Romansby David Cook
I have dwelt for years practically alone in Africa. I have been thirty times stricken with fever, three times attacked by lions, and several times by rhinoceri; but let me say to you, I would gladly go through the whole thing again, if I could have the joy of again bringing that word “Saviour” and flashing it into the darkness that envelopes another tribe in Central Africa.—William R. Hotchkiss, missionary in Africa in the 19th century.

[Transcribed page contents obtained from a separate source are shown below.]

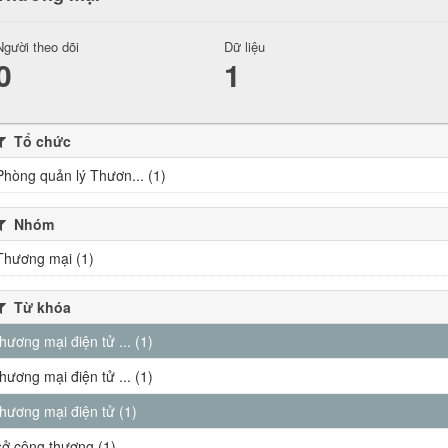
Người theo dõi
Dữ liệu
0
1
Tổ chức
Phòng quản lý Thươn... (1)
Nhóm
Thương mại (1)
Từ khóa
thương mại điện tử ... (1)
thương mại điện tử ... (1)
thương mại điện tử (1)
sở công thương (1)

The apostle Paul expressed a similar ambition in verse 20. Such aspiration will show itself in plans and strategies. After exhausting his church planting opportunities in the east (v. 23), Paul planned to go west, and Spain was as far west as it was possible to go then. But Paul would first go to Jerusalem (vv. 25–26) with his collection from the Gentile churches to ease the famine there. The Gentiles were glad to contribute to this (v. 26), for since they had shared in their spiritual blessing, the gospel, then likewise they should share materially with believers in Jerusalem.
So Paul’s plan was to head to Jerusalem and then to Spain via Rome. Without embarrassment, he asks them to financially support his trip to Spain (v. 24).
Likewise, missionaries today must never feel self-conscious about asking for support for missionary endeavours. Such requests are actually opportunities for believers to make investments for eternity, ensuring that they will be “welcomed into eternal dwellings” (Luke 16:9).
Paul recognised that his plans were in the hands of God and he would come only in the blessing of Christ (v. 29). Paul further recognised that none of our plans can succeed without the blessing of God, so he urged his brothers to prayer (vv. 30–33).
There is to be no vestige of pride or arrogant self-dependence in our planning or strategising. God is attracted to human weakness and nothing manifests our weakness more than when we call out to God. The Christian life begins with calling on God (Acts 2:21) and so it is to continue in our calling out to God—for apart from Him our plans are meaningless. Nothing so repulses God as human self-sufficiency, pride, and arrogance, which shows itself in our prayerlessness—our lack of dependence on God.
How valid is it to make plans for the future? What are their limitations?
What does Paul show here about a right attitude to the financial support of human need and evangelistic missions?